Je ne savais pas trop comment arrêter, et puis un jour j’ai assisté à la veillée mortuaire de Johnson Liggins Jr, un lycéen abattu en plein milieu d’une après-midi d’octobre, alors qu’il se rendait à son travail d’appoint. En rentrant vers ma voiture ensuite, j’ai compris que j’en avais fini. Je ne sais pas pourquoi. Peut-être parce que c’est la seule victime dont j’ai eu le visage dans mon viseur. Peut-être parce que j’avais travaillé sur plus de 100 morts. 

Johnson John John Liggins Jr.,17 ans, dans une pièce de l'entreprise de pompes funèbres Gatlings, à Chicago, le 3 novembre 2017. Le jeune homme est décédé le 23 octobre de coups de feu à la tête et au torse sur South Coles Avenue. (AFP / Jim Young)


 

Je vais réaliser d’autres projets sur la violence à Chicago. C’est quelque chose de fascinant. Je viens du canada, un pays qui compte moins d’homicides en un an que la seule ville de Chicago. Dans mon coin, si quelqu’un était tué, c’était une grosse histoire. 

Trous de balles sur le porche de la maison de Sedrick Ringer, 50 ans, tué de neuf coups de feu le 30 juin à South Wells Street, Chicago. 3 juillet 2017. (AFP / Jim Young)


 

Certaines des victimes et leurs histoires resteront sans doute longtemps dans ma mémoire. Comme celle de Jazebel Aleman, une petite fille de trois ans, battue à mort avec une ceinture par son père parce qu’elle refusait de manger.

Ou celle de Cynthia Trevillion, une institutrice de 64 ans, tuée dans un échange de coups de feu lors d’une fusillade depuis une voiture, alors qu’elle rentrait dîner avec son mari, à deux kilomètres environ de là où j’habite dans le quartier nord de la ville.
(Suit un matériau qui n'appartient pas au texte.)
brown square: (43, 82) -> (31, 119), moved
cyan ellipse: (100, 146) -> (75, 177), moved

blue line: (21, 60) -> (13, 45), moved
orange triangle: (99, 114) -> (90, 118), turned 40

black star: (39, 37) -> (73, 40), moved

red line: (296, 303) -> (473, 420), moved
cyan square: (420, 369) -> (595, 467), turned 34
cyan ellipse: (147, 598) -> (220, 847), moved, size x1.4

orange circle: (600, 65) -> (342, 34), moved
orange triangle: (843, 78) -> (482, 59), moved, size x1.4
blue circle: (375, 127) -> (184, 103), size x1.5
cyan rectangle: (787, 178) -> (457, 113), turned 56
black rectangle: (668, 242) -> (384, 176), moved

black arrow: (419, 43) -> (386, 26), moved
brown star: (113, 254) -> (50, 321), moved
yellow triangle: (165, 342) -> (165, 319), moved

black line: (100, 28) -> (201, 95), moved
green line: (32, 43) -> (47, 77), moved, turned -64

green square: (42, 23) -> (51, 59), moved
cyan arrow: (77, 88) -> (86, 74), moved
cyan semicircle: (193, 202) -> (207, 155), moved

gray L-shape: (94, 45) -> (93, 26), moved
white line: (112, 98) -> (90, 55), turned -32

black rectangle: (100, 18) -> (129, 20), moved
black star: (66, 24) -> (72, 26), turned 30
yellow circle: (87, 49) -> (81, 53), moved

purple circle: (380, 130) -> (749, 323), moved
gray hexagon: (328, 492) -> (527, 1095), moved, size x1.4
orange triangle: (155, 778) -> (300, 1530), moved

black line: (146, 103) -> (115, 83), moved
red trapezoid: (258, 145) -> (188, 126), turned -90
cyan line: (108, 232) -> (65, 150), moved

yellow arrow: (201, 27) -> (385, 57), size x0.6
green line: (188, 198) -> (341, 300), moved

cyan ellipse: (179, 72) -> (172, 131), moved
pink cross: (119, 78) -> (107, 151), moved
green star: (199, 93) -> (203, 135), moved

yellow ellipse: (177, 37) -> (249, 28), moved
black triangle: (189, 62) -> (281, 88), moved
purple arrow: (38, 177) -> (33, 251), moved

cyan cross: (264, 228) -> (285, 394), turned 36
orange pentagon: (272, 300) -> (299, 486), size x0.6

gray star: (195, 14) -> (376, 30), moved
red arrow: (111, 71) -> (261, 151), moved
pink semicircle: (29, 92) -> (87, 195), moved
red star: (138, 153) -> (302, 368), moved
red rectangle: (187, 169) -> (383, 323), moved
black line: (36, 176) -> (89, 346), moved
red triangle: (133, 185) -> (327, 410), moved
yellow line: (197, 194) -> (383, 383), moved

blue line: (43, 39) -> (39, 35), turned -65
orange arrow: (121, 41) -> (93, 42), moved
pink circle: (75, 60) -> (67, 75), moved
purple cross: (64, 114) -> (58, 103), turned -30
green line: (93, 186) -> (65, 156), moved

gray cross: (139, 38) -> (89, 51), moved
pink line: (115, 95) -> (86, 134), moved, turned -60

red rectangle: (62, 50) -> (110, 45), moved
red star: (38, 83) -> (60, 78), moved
Ou encore celle d’Elizabeth Kennedy, une mère de 36 ans poignardée à mort devant sa fille alors qu’elle essayait de s’interposer entre son ex-mari et un autre homme.

Cette aventure n’aura pas été un essai photographique classique. J’ai réalisé ça en sélectionnant les images pour le projet final. Normalement on choisit les meilleures photos. Mais là, je ne voyais pas seulement des images, mais aussi les histoires cachées derrière. Et même si l’image n’était pas la plus réussie, je l’ai retenue à cause de la façon dont j’étais touché par l’histoire derrière. Comme celle de la petite Jazebel, battue à mort

Vitre d'un restaurant percée par une des balles de la fusillade qui a coûté la vie à Manuel Hernandez, 30 ans, le 21 septembre 2017 sur West 51st Street, à Chica,go. Le 28 septembre 2017. (AFP / Jim Young)

 

Le projet ne fonctionne que si l’on a en même temps les photos et les mots qui les accompagnent, l’histoire de la personne qui a été tuée. Le message, lui, reste le même, j’espère. On a affaire à des êtres humains, pas à des numéros.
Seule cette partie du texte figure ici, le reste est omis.